(MATERIAL FOR THIS EXERCISE):
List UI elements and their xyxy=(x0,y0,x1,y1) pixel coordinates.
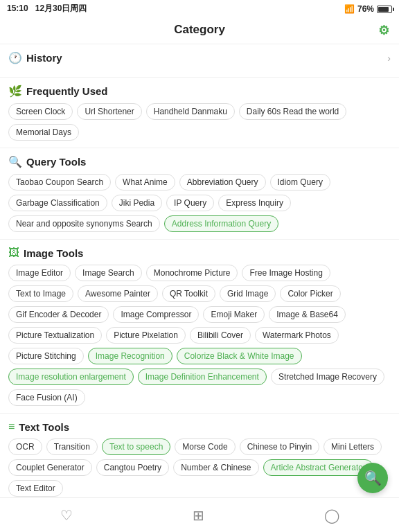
tag-item[interactable]: Picture Textualization xyxy=(8,327,102,344)
tag-item[interactable]: Memorial Days xyxy=(8,124,79,141)
chevron-right-icon: › xyxy=(387,53,391,64)
section-frequently-used: 🌿Frequently UsedScreen ClockUrl Shortene… xyxy=(0,78,399,148)
section-title-frequently-used: Frequently Used xyxy=(26,85,108,97)
tag-item[interactable]: IP Query xyxy=(166,195,214,211)
tag-item[interactable]: Image resolution enlargement xyxy=(8,369,134,385)
section-header-query-tools: 🔍Query Tools xyxy=(8,155,391,168)
tag-item[interactable]: Text Editor xyxy=(8,480,63,497)
tag-item[interactable]: Text to Image xyxy=(8,285,73,302)
tag-item[interactable]: Chinese to Pinyin xyxy=(240,438,319,455)
tag-item[interactable]: Picture Stitching xyxy=(8,348,84,364)
tag-item[interactable]: Transition xyxy=(46,438,98,455)
tag-item[interactable]: Gif Encoder & Decoder xyxy=(8,306,109,323)
tag-item[interactable]: Image Editor xyxy=(8,265,71,281)
section-image-tools: 🖼Image ToolsImage EditorImage SearchMono… xyxy=(0,240,399,414)
status-right: 📶 76% xyxy=(344,4,392,14)
tag-item[interactable]: Url Shortener xyxy=(77,103,141,120)
tag-item[interactable]: Jiki Pedia xyxy=(112,195,162,211)
tag-item[interactable]: Abbreviation Query xyxy=(179,174,266,190)
nav-home[interactable]: ⊞ xyxy=(193,507,204,524)
section-header-history: 🕐History› xyxy=(8,51,391,64)
tag-item[interactable]: Image Search xyxy=(75,265,142,281)
section-title-query-tools: Query Tools xyxy=(26,156,86,168)
tags-query-tools: Taobao Coupon SearchWhat AnimeAbbreviati… xyxy=(8,174,391,232)
nav-favorites[interactable]: ♡ xyxy=(60,507,73,524)
tag-item[interactable]: Image Definition Enhancement xyxy=(138,369,267,385)
tag-item[interactable]: Image Recognition xyxy=(88,348,172,364)
section-icon-history: 🕐 xyxy=(8,51,22,64)
section-icon-image-tools: 🖼 xyxy=(8,247,19,259)
status-time-date: 15:10 12月30日周四 xyxy=(7,3,87,15)
section-header-image-tools: 🖼Image Tools xyxy=(8,247,391,259)
section-title-history: History xyxy=(26,52,62,64)
section-title-image-tools: Image Tools xyxy=(24,247,83,259)
tag-item[interactable]: Screen Clock xyxy=(8,103,73,120)
tag-item[interactable]: Number & Chinese xyxy=(173,459,258,476)
section-query-tools: 🔍Query ToolsTaobao Coupon SearchWhat Ani… xyxy=(0,148,399,240)
tag-item[interactable]: Morse Code xyxy=(175,438,235,455)
tag-item[interactable]: Garbage Classification xyxy=(8,195,107,211)
search-fab[interactable]: 🔍 xyxy=(357,463,388,493)
tag-item[interactable]: Bilibili Cover xyxy=(190,327,251,344)
battery-percent: 76% xyxy=(357,4,374,14)
tag-item[interactable]: Image & Base64 xyxy=(269,306,346,323)
tag-item[interactable]: Face Fusion (AI) xyxy=(8,389,85,406)
section-history: 🕐History› xyxy=(0,44,399,78)
tag-item[interactable]: Watermark Photos xyxy=(255,327,339,344)
battery-icon xyxy=(377,4,392,14)
tags-frequently-used: Screen ClockUrl ShortenerHandheld Danmak… xyxy=(8,103,391,141)
tag-item[interactable]: Picture Pixelation xyxy=(106,327,186,344)
tag-item[interactable]: Text to speech xyxy=(102,438,170,455)
heart-icon: ♡ xyxy=(60,507,73,524)
grid-icon: ⊞ xyxy=(193,507,204,524)
nav-profile[interactable]: ◯ xyxy=(324,507,339,524)
tags-text-tools: OCRTransitionText to speechMorse CodeChi… xyxy=(8,438,391,497)
settings-icon[interactable]: ⚙ xyxy=(378,23,389,38)
tag-item[interactable]: Article Abstract Generator xyxy=(263,459,373,476)
section-icon-query-tools: 🔍 xyxy=(8,155,22,168)
tag-item[interactable]: Taobao Coupon Search xyxy=(8,174,111,190)
tag-item[interactable]: OCR xyxy=(8,438,42,455)
section-header-text-tools: ≡Text Tools xyxy=(8,420,391,433)
tag-item[interactable]: Grid Image xyxy=(220,285,276,302)
tag-item[interactable]: Near and opposite synonyms Search xyxy=(8,215,160,232)
section-header-frequently-used: 🌿Frequently Used xyxy=(8,85,391,98)
status-bar: 15:10 12月30日周四 📶 76% xyxy=(0,0,399,17)
section-icon-frequently-used: 🌿 xyxy=(8,85,22,98)
section-title-text-tools: Text Tools xyxy=(19,421,69,433)
tag-item[interactable]: Handheld Danmaku xyxy=(146,103,235,120)
tag-item[interactable]: Daily 60s Read the world xyxy=(239,103,346,120)
tag-item[interactable]: Mini Letters xyxy=(323,438,382,455)
section-icon-text-tools: ≡ xyxy=(8,420,15,433)
status-time: 15:10 xyxy=(7,3,28,13)
status-date: 12月30日周四 xyxy=(35,3,87,13)
tag-item[interactable]: QR Toolkit xyxy=(162,285,215,302)
tag-item[interactable]: Monochrome Picture xyxy=(146,265,238,281)
bottom-navigation: ♡ ⊞ ◯ xyxy=(0,497,399,532)
tag-item[interactable]: Stretched Image Recovery xyxy=(271,369,384,385)
scroll-area: 🕐History›🌿Frequently UsedScreen ClockUrl… xyxy=(0,44,399,532)
tag-item[interactable]: Address Information Query xyxy=(164,215,278,232)
page-title: Category xyxy=(174,23,225,36)
tag-item[interactable]: Free Image Hosting xyxy=(242,265,330,281)
tag-item[interactable]: What Anime xyxy=(115,174,175,190)
tags-image-tools: Image EditorImage SearchMonochrome Pictu… xyxy=(8,265,391,406)
wifi-icon: 📶 xyxy=(344,4,355,14)
tag-item[interactable]: Awesome Painter xyxy=(78,285,158,302)
tag-item[interactable]: Express Inquiry xyxy=(218,195,291,211)
tag-item[interactable]: Color Picker xyxy=(280,285,340,302)
page-header: Category ⚙ xyxy=(0,17,399,44)
tag-item[interactable]: Emoji Maker xyxy=(203,306,265,323)
tag-item[interactable]: Cangtou Poetry xyxy=(96,459,169,476)
tag-item[interactable]: Couplet Generator xyxy=(8,459,92,476)
person-icon: ◯ xyxy=(324,507,339,524)
tag-item[interactable]: Colorize Black & White Image xyxy=(177,348,302,364)
tag-item[interactable]: Idiom Query xyxy=(270,174,330,190)
section-text-tools: ≡Text ToolsOCRTransitionText to speechMo… xyxy=(0,414,399,504)
tag-item[interactable]: Image Compressor xyxy=(113,306,199,323)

(PROBLEM): Leave the pictures out and print the records above exactly as they stand.

(REPLY TO THE EXERCISE):
List UI elements and their xyxy=(x0,y0,x1,y1) pixel coordinates.
tag-item[interactable]: Picture Textualization xyxy=(8,327,102,344)
tag-item[interactable]: Memorial Days xyxy=(8,124,79,141)
chevron-right-icon: › xyxy=(387,53,391,64)
section-frequently-used: 🌿Frequently UsedScreen ClockUrl Shortene… xyxy=(0,78,399,148)
section-title-frequently-used: Frequently Used xyxy=(26,85,108,97)
tag-item[interactable]: IP Query xyxy=(166,195,214,211)
tag-item[interactable]: Image resolution enlargement xyxy=(8,369,134,385)
section-header-query-tools: 🔍Query Tools xyxy=(8,155,391,168)
tag-item[interactable]: Text Editor xyxy=(8,480,63,497)
tag-item[interactable]: Text to Image xyxy=(8,285,73,302)
tag-item[interactable]: Chinese to Pinyin xyxy=(240,438,319,455)
tag-item[interactable]: Picture Stitching xyxy=(8,348,84,364)
tag-item[interactable]: Transition xyxy=(46,438,98,455)
tag-item[interactable]: Gif Encoder & Decoder xyxy=(8,306,109,323)
tag-item[interactable]: Image Editor xyxy=(8,265,71,281)
section-image-tools: 🖼Image ToolsImage EditorImage SearchMono… xyxy=(0,240,399,414)
status-right: 📶 76% xyxy=(344,4,392,14)
tag-item[interactable]: Url Shortener xyxy=(77,103,141,120)
tag-item[interactable]: Jiki Pedia xyxy=(112,195,162,211)
tag-item[interactable]: Abbreviation Query xyxy=(179,174,266,190)
nav-home[interactable]: ⊞ xyxy=(193,507,204,524)
section-header-history: 🕐History› xyxy=(8,51,391,64)
tag-item[interactable]: Image Search xyxy=(75,265,142,281)
section-title-query-tools: Query Tools xyxy=(26,156,86,168)
tags-query-tools: Taobao Coupon SearchWhat AnimeAbbreviati… xyxy=(8,174,391,232)
nav-favorites[interactable]: ♡ xyxy=(60,507,73,524)
tag-item[interactable]: Image Definition Enhancement xyxy=(138,369,267,385)
tag-item[interactable]: Image Recognition xyxy=(88,348,172,364)
section-icon-history: 🕐 xyxy=(8,51,22,64)
section-icon-image-tools: 🖼 xyxy=(8,247,19,259)
status-time-date: 15:10 12月30日周四 xyxy=(7,3,87,15)
section-header-image-tools: 🖼Image Tools xyxy=(8,247,391,259)
section-title-history: History xyxy=(26,52,62,64)
section-title-image-tools: Image Tools xyxy=(24,247,83,259)
tag-item[interactable]: Screen Clock xyxy=(8,103,73,120)
tag-item[interactable]: Number & Chinese xyxy=(173,459,258,476)
section-query-tools: 🔍Query ToolsTaobao Coupon SearchWhat Ani… xyxy=(0,148,399,240)
tag-item[interactable]: Morse Code xyxy=(175,438,235,455)
tag-item[interactable]: Garbage Classification xyxy=(8,195,107,211)
search-fab[interactable]: 🔍 xyxy=(357,463,388,493)
tag-item[interactable]: Bilibili Cover xyxy=(190,327,251,344)
battery-percent: 76% xyxy=(357,4,374,14)
tag-item[interactable]: Image & Base64 xyxy=(269,306,346,323)
tag-item[interactable]: Face Fusion (AI) xyxy=(8,389,85,406)
section-history: 🕐History› xyxy=(0,44,399,78)
tag-item[interactable]: Watermark Photos xyxy=(255,327,339,344)
battery-icon xyxy=(377,4,392,14)
tags-frequently-used: Screen ClockUrl ShortenerHandheld Danmak… xyxy=(8,103,391,141)
tag-item[interactable]: Picture Pixelation xyxy=(106,327,186,344)
tag-item[interactable]: Text to speech xyxy=(102,438,170,455)
heart-icon: ♡ xyxy=(60,507,73,524)
grid-icon: ⊞ xyxy=(193,507,204,524)
nav-profile[interactable]: ◯ xyxy=(324,507,339,524)
tags-text-tools: OCRTransitionText to speechMorse CodeChi… xyxy=(8,438,391,497)
settings-icon[interactable]: ⚙ xyxy=(378,23,389,38)
tag-item[interactable]: Article Abstract Generator xyxy=(263,459,373,476)
section-icon-query-tools: 🔍 xyxy=(8,155,22,168)
tag-item[interactable]: Taobao Coupon Search xyxy=(8,174,111,190)
tag-item[interactable]: OCR xyxy=(8,438,42,455)
section-header-text-tools: ≡Text Tools xyxy=(8,420,391,433)
tag-item[interactable]: Grid Image xyxy=(220,285,276,302)
tag-item[interactable]: Near and opposite synonyms Search xyxy=(8,215,160,232)
section-header-frequently-used: 🌿Frequently Used xyxy=(8,85,391,98)
status-bar: 15:10 12月30日周四 📶 76% xyxy=(0,0,399,17)
section-icon-frequently-used: 🌿 xyxy=(8,85,22,98)
section-title-text-tools: Text Tools xyxy=(19,421,69,433)
tag-item[interactable]: Handheld Danmaku xyxy=(146,103,235,120)
tag-item[interactable]: Daily 60s Read the world xyxy=(239,103,346,120)
tag-item[interactable]: Mini Letters xyxy=(323,438,382,455)
section-icon-text-tools: ≡ xyxy=(8,420,15,433)
status-time: 15:10 xyxy=(7,3,28,13)
status-date: 12月30日周四 xyxy=(35,3,87,13)
tag-item[interactable]: QR Toolkit xyxy=(162,285,215,302)
tag-item[interactable]: Monochrome Picture xyxy=(146,265,238,281)
bottom-navigation: ♡ ⊞ ◯ xyxy=(0,497,399,532)
tag-item[interactable]: Stretched Image Recovery xyxy=(271,369,384,385)
scroll-area: 🕐History›🌿Frequently UsedScreen ClockUrl… xyxy=(0,44,399,532)
tag-item[interactable]: Address Information Query xyxy=(164,215,278,232)
page-title: Category xyxy=(174,23,225,36)
tag-item[interactable]: Free Image Hosting xyxy=(242,265,330,281)
tag-item[interactable]: What Anime xyxy=(115,174,175,190)
tags-image-tools: Image EditorImage SearchMonochrome Pictu… xyxy=(8,265,391,406)
wifi-icon: 📶 xyxy=(344,4,355,14)
tag-item[interactable]: Awesome Painter xyxy=(78,285,158,302)
tag-item[interactable]: Express Inquiry xyxy=(218,195,291,211)
tag-item[interactable]: Color Picker xyxy=(280,285,340,302)
page-header: Category ⚙ xyxy=(0,17,399,44)
tag-item[interactable]: Emoji Maker xyxy=(203,306,265,323)
tag-item[interactable]: Cangtou Poetry xyxy=(96,459,169,476)
tag-item[interactable]: Couplet Generator xyxy=(8,459,92,476)
person-icon: ◯ xyxy=(324,507,339,524)
tag-item[interactable]: Colorize Black & White Image xyxy=(177,348,302,364)
tag-item[interactable]: Idiom Query xyxy=(270,174,330,190)
section-text-tools: ≡Text ToolsOCRTransitionText to speechMo… xyxy=(0,414,399,504)
tag-item[interactable]: Image Compressor xyxy=(113,306,199,323)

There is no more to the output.